Keep every line of the data below that has the string "Password" and present those lines.
Top of Supplied data
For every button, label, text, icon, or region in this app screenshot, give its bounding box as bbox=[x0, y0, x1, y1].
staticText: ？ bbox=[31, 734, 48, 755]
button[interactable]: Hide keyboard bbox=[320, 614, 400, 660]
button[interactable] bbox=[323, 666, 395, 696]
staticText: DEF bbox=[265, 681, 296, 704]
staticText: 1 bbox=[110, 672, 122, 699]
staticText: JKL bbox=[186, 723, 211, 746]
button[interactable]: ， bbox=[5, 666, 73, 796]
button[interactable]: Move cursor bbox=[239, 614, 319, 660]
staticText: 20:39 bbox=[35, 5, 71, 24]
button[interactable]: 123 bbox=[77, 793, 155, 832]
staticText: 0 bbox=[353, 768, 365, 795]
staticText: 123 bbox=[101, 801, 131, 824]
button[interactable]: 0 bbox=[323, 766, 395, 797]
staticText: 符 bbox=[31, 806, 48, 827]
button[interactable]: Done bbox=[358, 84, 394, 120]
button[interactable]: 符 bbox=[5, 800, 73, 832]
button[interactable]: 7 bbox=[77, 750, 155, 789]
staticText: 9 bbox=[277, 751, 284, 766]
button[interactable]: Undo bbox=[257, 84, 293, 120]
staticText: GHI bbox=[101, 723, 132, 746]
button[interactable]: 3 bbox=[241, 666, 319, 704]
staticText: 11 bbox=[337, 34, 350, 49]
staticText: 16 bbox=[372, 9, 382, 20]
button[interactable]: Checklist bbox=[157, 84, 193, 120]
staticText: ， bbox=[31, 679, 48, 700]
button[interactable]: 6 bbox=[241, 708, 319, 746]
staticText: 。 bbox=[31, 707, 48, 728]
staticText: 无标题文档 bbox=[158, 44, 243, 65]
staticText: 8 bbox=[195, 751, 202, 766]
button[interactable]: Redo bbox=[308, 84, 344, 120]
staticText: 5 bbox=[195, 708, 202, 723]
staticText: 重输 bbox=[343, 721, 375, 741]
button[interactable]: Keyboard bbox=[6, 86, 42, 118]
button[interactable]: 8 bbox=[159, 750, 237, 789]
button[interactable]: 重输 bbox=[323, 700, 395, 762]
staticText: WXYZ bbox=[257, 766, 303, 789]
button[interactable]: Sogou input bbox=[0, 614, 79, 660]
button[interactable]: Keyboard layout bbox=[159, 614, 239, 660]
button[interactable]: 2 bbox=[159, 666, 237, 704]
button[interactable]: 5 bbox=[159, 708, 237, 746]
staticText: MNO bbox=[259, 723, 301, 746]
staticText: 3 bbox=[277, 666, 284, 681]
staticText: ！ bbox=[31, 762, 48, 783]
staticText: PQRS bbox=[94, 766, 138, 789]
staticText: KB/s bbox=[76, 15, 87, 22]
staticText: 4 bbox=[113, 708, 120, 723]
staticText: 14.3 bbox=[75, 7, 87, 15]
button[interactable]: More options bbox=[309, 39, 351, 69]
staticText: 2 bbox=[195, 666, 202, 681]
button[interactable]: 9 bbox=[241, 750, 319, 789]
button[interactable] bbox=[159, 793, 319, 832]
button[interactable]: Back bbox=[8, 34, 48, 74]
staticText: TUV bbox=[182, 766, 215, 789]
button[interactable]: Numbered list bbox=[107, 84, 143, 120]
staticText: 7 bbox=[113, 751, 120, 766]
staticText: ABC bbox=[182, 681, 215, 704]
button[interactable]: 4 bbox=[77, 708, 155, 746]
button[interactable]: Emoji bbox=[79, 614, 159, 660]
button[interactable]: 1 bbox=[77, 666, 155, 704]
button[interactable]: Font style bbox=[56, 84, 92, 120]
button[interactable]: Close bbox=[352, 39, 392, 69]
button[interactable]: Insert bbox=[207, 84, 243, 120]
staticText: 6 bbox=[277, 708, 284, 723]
Bottom of Supplied data
Top of Supplied data
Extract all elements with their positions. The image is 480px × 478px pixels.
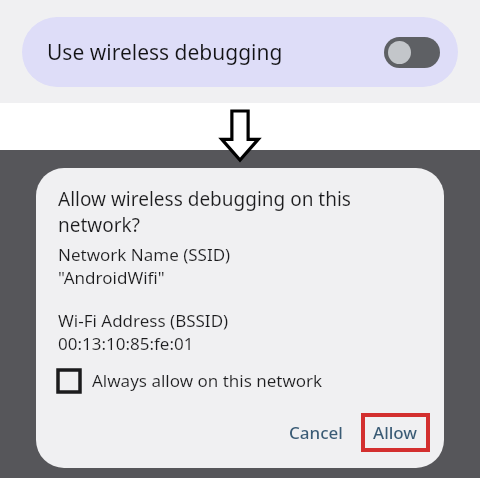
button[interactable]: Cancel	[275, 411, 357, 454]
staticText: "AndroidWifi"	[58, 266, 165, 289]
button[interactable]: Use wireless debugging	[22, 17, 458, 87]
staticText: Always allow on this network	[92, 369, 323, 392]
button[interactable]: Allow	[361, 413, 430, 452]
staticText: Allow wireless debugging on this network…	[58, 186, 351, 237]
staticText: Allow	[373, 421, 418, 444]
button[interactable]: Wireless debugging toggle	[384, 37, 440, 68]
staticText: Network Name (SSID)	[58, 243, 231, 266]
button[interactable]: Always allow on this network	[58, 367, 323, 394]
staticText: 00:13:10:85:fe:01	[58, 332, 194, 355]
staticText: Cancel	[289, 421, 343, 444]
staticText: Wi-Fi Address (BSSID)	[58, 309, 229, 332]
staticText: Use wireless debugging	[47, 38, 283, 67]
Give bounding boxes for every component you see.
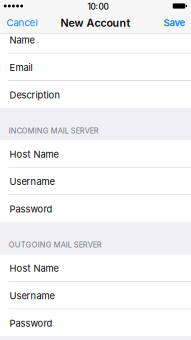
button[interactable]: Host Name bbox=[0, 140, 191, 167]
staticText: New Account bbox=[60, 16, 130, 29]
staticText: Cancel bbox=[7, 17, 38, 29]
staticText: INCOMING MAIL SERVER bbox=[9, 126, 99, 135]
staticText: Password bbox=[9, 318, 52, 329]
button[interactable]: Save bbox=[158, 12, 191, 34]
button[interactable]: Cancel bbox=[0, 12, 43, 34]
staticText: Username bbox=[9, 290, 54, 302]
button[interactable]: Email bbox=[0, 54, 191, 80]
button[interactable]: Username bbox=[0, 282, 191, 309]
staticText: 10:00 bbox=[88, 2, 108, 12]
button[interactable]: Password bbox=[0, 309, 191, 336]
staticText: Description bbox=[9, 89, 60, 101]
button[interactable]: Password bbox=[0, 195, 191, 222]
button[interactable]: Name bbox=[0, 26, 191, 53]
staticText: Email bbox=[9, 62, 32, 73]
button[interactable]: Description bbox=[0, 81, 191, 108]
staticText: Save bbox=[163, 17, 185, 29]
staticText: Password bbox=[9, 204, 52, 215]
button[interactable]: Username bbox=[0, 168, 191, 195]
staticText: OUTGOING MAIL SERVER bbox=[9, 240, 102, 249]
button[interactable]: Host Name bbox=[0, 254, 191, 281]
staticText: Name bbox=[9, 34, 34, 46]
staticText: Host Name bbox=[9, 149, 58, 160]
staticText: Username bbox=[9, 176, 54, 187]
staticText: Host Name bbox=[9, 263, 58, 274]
Bottom of Supplied data
__Output for this task__
staticText: Password bbox=[9, 318, 52, 329]
button[interactable]: Password bbox=[0, 309, 191, 336]
button[interactable]: Password bbox=[0, 195, 191, 222]
staticText: Password bbox=[9, 204, 52, 215]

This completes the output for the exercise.